There has been quite some discussion about the monument permit former Culture Minister Rhoda Arrindell signed for the development of the Rainforest Adventure Park.
“If a plan does not (partially) demolish any structures, the developer still needs a monument permit but this does not require an advice from the Monument Council. That council still has not been appointed,” Van Ieperen says.
That is the opinion of the new department head Hans Sellink and based on his advice the Monument Council was not heard before the permit was issued.
The rules for publishing building permits remain another bone of contention.
“If you read the legislation you could conclude that publishing is mandatory. But in this case the conclusion was that this was not necessary. That does not take away the options to appeal, because citizens have the freedom to object to every permit the government issues. But publishing permits is still a major flaw in St. Maarten. In my opinion the ministry ought to publish every permit. It really is not a big deal.”
While there is no lack of rules for building and for developing projects, enforcing them is a different piece of cake.
“St. Maarten has a problem with consistent enforcement,” Van Ieperen acknowledges. “Enforcement is also done selectively. I remember a guy who had a small roadside bar opposite the old cinema on the Pondfill. He had built a little lean-to and they came with bulldozers to take it down because he had no permit for it. Other than that, demolishing illegal structures by order of the ministry is rare. It usually only happens at the instruction of the court.”

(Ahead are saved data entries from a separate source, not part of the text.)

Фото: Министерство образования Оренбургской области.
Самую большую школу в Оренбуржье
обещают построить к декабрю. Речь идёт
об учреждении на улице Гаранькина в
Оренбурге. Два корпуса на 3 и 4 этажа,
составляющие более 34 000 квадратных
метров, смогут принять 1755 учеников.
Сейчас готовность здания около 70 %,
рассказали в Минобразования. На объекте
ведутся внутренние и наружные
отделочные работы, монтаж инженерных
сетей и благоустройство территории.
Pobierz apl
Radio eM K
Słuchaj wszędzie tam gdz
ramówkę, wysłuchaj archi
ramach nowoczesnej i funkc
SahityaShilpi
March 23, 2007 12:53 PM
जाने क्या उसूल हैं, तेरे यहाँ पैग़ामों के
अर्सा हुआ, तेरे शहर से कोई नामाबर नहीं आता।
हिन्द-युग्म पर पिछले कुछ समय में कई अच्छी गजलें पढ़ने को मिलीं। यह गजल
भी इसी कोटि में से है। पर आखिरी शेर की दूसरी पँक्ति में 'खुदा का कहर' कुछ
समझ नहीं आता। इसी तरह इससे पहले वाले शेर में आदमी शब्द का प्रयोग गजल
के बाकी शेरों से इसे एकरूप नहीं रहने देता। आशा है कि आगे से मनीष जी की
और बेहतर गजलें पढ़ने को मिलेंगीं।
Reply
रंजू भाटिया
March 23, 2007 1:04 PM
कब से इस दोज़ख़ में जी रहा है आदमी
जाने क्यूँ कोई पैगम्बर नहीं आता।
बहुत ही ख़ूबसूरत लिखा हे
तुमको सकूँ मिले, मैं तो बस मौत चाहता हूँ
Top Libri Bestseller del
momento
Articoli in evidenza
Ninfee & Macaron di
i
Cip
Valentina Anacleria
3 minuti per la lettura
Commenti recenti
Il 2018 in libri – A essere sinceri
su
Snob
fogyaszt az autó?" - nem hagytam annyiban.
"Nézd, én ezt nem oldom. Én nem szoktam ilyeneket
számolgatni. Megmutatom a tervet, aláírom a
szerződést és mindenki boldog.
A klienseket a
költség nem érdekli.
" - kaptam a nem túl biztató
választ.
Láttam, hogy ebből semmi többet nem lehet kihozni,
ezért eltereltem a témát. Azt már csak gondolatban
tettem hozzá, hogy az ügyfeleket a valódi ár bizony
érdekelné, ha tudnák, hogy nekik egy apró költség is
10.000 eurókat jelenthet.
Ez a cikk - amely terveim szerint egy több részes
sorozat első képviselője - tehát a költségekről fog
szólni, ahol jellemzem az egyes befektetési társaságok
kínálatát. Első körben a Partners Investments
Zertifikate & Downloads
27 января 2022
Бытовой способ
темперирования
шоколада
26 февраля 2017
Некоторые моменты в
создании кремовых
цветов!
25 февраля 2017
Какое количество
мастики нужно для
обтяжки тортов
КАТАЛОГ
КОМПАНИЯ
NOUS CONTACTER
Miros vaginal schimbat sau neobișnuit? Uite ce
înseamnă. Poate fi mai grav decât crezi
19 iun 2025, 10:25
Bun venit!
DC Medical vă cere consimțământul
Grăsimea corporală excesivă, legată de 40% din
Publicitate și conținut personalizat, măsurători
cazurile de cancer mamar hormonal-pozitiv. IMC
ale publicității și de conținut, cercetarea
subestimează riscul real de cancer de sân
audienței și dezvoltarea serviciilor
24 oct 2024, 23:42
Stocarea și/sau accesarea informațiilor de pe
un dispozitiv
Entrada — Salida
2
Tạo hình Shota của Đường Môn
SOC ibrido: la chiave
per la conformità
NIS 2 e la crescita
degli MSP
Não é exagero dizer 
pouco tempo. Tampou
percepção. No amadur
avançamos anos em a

The rules for what is allowed and what is not are not always clear, Van Ieperen says, adding quickly that this is in itself not a problem.
“We need a policy to be able to take decisions and if there is a dispute about these decisions we ought to leave decisions up to the courts. We should not be afraid of that, because it leads to jurisprudence, and it gives clarity for the future.”
The zoning plans under development contain plenty of rules, though they also offer room for exceptions.
“That has to be an open and transparent procedure. Unfortunately in St. Maarten we have problems with being transparent. We would prefer to do everything behind closed doors. The causeway over the lagoon is a typical example. It became a private investment about which the government apparently does not have to say anything,” Van Ieperen says.
Van Ieperen leaves the island with plenty of pleasant memories
“The nicest thing is that I have been able to help people with their permits. In general, civil servants here are not used to being service-oriented towards citizens. I have made a habit of explaining things and to inform people about their options. Most people are really prepared to listen to your arguments.”
In the past five years many things have changed for the better on the island, Van Ieperen says. He mentions the upgrading of Back Street as an example.
“Unfortunately these projects often last too long and the costs are often too high.”
There have, of course, also been frustrations.
“It cannot be so that a minister takes a decision and then asks our department to write an accompanying advice. The minister should ask for an advice and then take a decision. Ministers are entirely free to diverge from an advice; they do not have to follow it. But it still seems normal to push for a change of advice rather than deviate from it.”
The public nature of the government’s inner workings has not improved, Van Ieperen says. “Before 10-10-10 every decision went through the Executive Council. Now everything happens via a single minister, they have their own shop. There is no discussion and decisions are not published. Ministers are able to do a lot without the interference of anybody. And although parliament should control the ministers, it often seems the other way around. In that sense the public nature of the decision making process has deteriorated.”